Beth Ditto erinnert an ein anderes Dickerchen, das schon mal mal berühmt war – die kniende Nackte am Strand, unterm Sonnenschirm. Wann war das, in den 70ern oder 80ern? Jedenfalls zu einer Zeit, als ein paar Kilo zuviel auf den Hüften eine Frau nicht für den Rest ihres Lebens in Depressionen stürzten.
In der Mode hängt angeblich die Saumlänge mit der Konjunktur zusammen, wie die Kurve auf der Anzeigentafel der Börse. Je besser die Zeiten, desto kürzer die Röcke, heißt es. Da liegt ein Umkehrschluss nahe. Je schlechter die Zeiten, desto runder die Mädchen.
Übrigens ist Chefredakteurin
Katie Grand das wahrscheinlich größte Talente, das momentan im Frauenzeitschriftenmarkt zugange ist. Es könnte gut sein, dass Condè Nast mit ihr Anna Wintours Nachfolgerin aufbaut.

Das deutschlandweit stilbildende Druckerzeugnis Instyle hat das Model Agyness Deyn als It-Girl geoutet.

Nicht, dass diese Information neu wäre. Von der Süddeutschen über den Spiegel bis hin zur gesamten Frauen- und Klatschpresse – kein Blatt, das sich dem Zeitgeist verpflichtet fühlt, kann im Moment die Britin ignorieren. Ihre gefühlte Popularität erreicht schon fast die der angelsächsischen Überikone Lady Di.

Da It-Girls allgemein als Geschmacksbarometer gelten, ist interessant, was Miss Deyn auf dem Instyle-Foto trägt. Das Ganze sieht zwar aus wie für das Party-Motto „Punk“ zurechtgepfriemelt, darf aber nicht als Schnapsidee unterschätzt werden. Es zeigt klar, was modemäßig demnächst auf uns zu kommt. Nö, nicht die Union-Jack-Tasche. Seit den letzten Sportereignissen ist jegliches Flaggendesign wegen inflationärer Verbreitung streng verboten.

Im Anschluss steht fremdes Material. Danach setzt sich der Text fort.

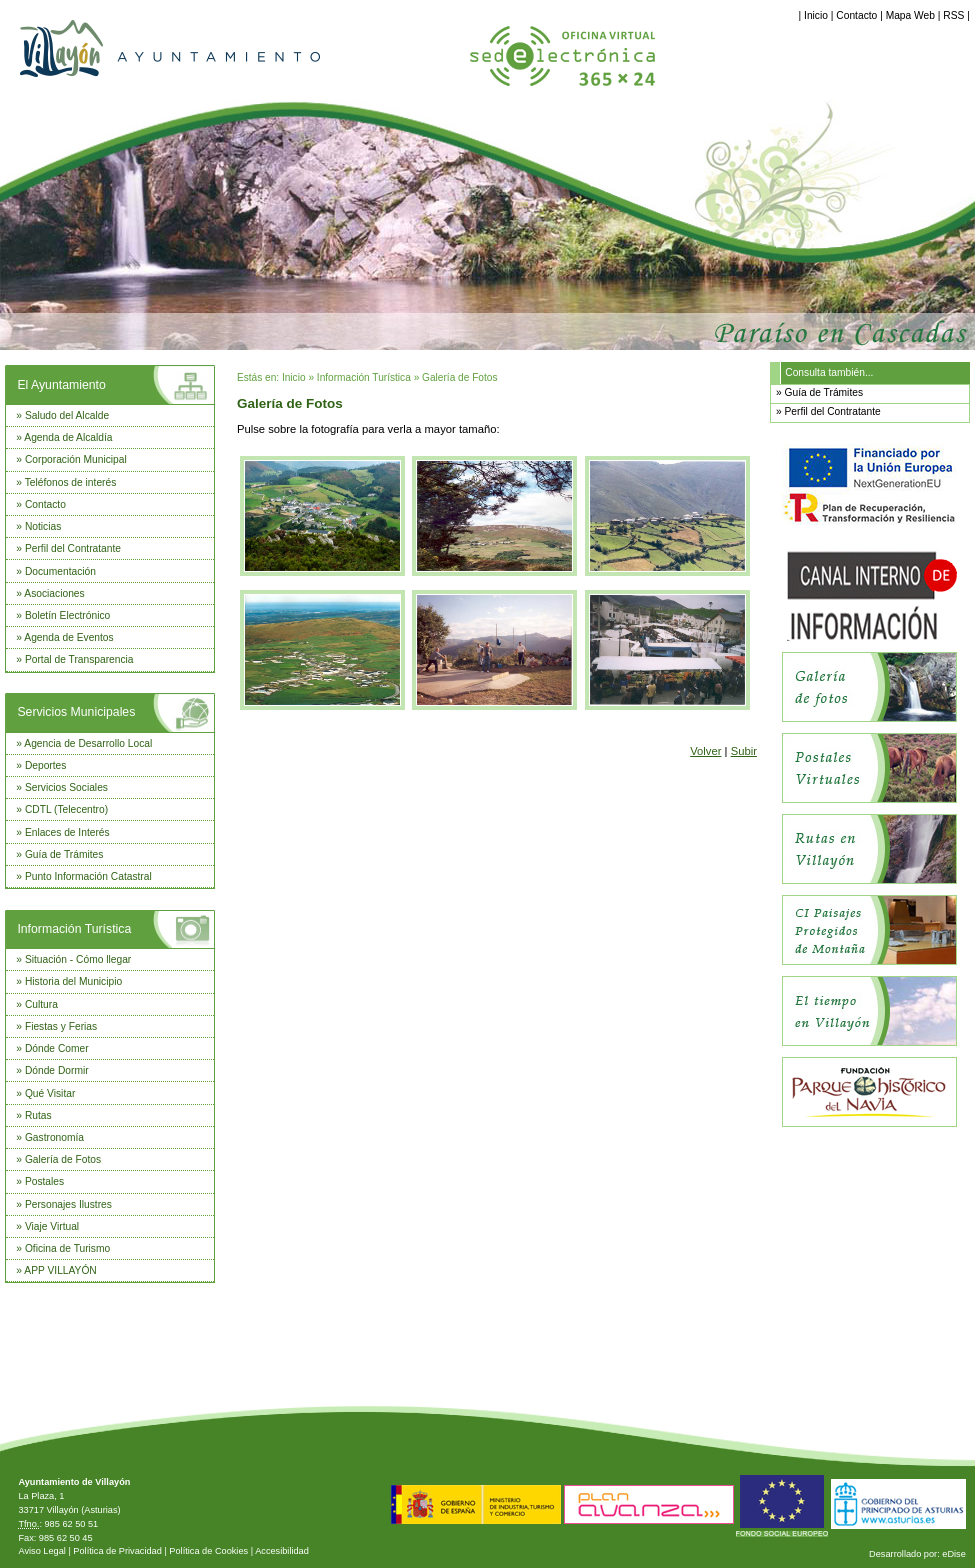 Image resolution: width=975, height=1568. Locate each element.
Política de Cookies (208, 1551)
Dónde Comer (57, 1048)
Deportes (46, 765)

Pumps zu knöchellangen Röhrenhosen gehören auch in den Abfalleimer der Modegeschichte. Und falls das ein Kreuz sein sollte, was da im Dekollete baumelt, das gilt höchstens noch bei Kirchentagsbesuchern als chic.

Nein, das zukunftsweisende Teil dieses Ensembles ist der Pullover. Mit heißer Nadel selbstgestrickt, zipfelig und löchrig, wegen funktionierender Luftzufuhr partytauglich. Kreationen wie diese sind absolut im Kommen.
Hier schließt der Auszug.